= List of cities in Okayama Prefecture by population =

The following list sorts all cities (including towns) in the Japanese prefecture of Okayama with a population of more than 5,000 according to the 2020 Census. As of October 1, 2020, 24 places fulfill this criterion and are listed here.
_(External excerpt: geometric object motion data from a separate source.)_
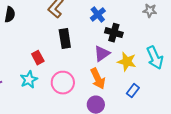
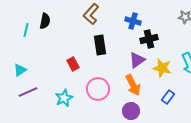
blue cross: (98, 15) -> (133, 21), turned -35
black cross: (114, 33) -> (149, 39), turned -30
cyan star: (29, 80) -> (64, 98), moved

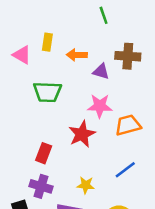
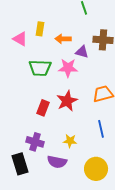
pink star: (100, 106) -> (68, 68), moved
red rectangle: (44, 153) -> (43, 108), moved
blue line: (125, 170) -> (101, 129), turned -66

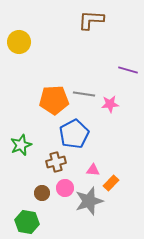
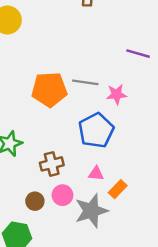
blue pentagon: (74, 134) -> (96, 130), moved

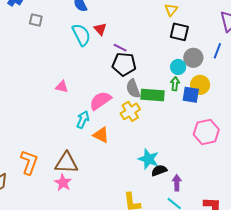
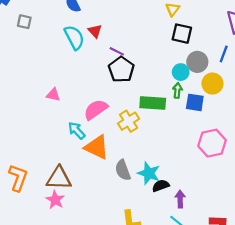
black pentagon: (124, 64) -> (121, 70), turned 30
yellow circle: (200, 85) -> (212, 84), moved
gray semicircle: (133, 89) -> (123, 170), moved
cyan arrow: (83, 120) -> (77, 131), turned -66
orange triangle: (101, 135) -> (97, 147), size x1.4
This list refers only to the population of individual cities, towns and villages within their defined limits, which does not include other municipalities or suburban areas within urban agglomerations.

== List ==
The following table lists the 24 cities and towns in Okayama with a population of at least 5,000 on October 1, 2020, according to the 2020 Census. The table also gives an overview of the evolution of the population since the 1995 census.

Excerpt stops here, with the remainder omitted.